### Stored entries
□ □ □ □ □
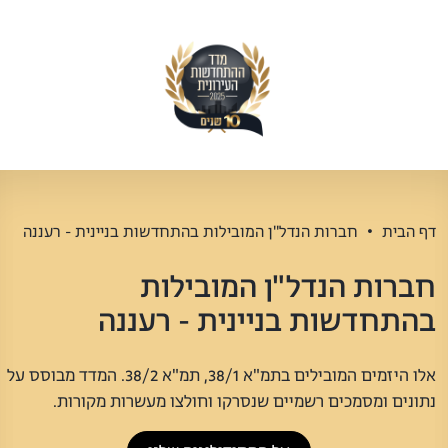
דף הבית
חברות הנדל"ן המובילות בהתחדשות בניינית - רעננה
חברות הנדל"ן המובילות
בהתחדשות בניינית - רעננה
אלו היזמים המובילים בתמ"א 38/1, תמ"א 38/2. המדד מבוסס על
נתונים ומסמכים רשמיים שנסרקו וחולצו מעשרות מקורות.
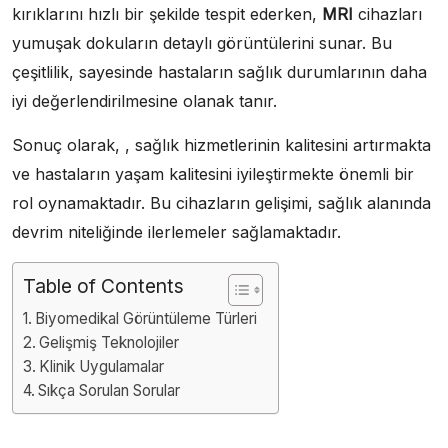
kırıklarını hızlı bir şekilde tespit ederken,
MRI
cihazları
yumuşak dokuların detaylı görüntülerini sunar. Bu
çeşitlilik, sayesinde hastaların sağlık durumlarının daha
iyi değerlendirilmesine olanak tanır.
Sonuç olarak, , sağlık hizmetlerinin kalitesini artırmakta
ve hastaların yaşam kalitesini iyileştirmekte önemli bir
rol oynamaktadır. Bu cihazların gelişimi, sağlık alanında
devrim niteliğinde ilerlemeler sağlamaktadır.
Table of Contents
Biyomedikal Görüntüleme Türleri
Gelişmiş Teknolojiler
Klinik Uygulamalar
Sıkça Sorulan Sorular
□ □ □ □ □
### Work order
What is needed is a word-for-word copy of the lines from the start of the data to the line with "yumuşak dokuların detaylı", inclusive, with no pictures in it.

### Task answer
דף הבית
חברות הנדל"ן המובילות בהתחדשות בניינית - רעננה
חברות הנדל"ן המובילות
בהתחדשות בניינית - רעננה
אלו היזמים המובילים בתמ"א 38/1, תמ"א 38/2. המדד מבוסס על
נתונים ומסמכים רשמיים שנסרקו וחולצו מעשרות מקורות.
kırıklarını hızlı bir şekilde tespit ederken,
MRI
cihazları
yumuşak dokuların detaylı görüntülerini sunar. Bu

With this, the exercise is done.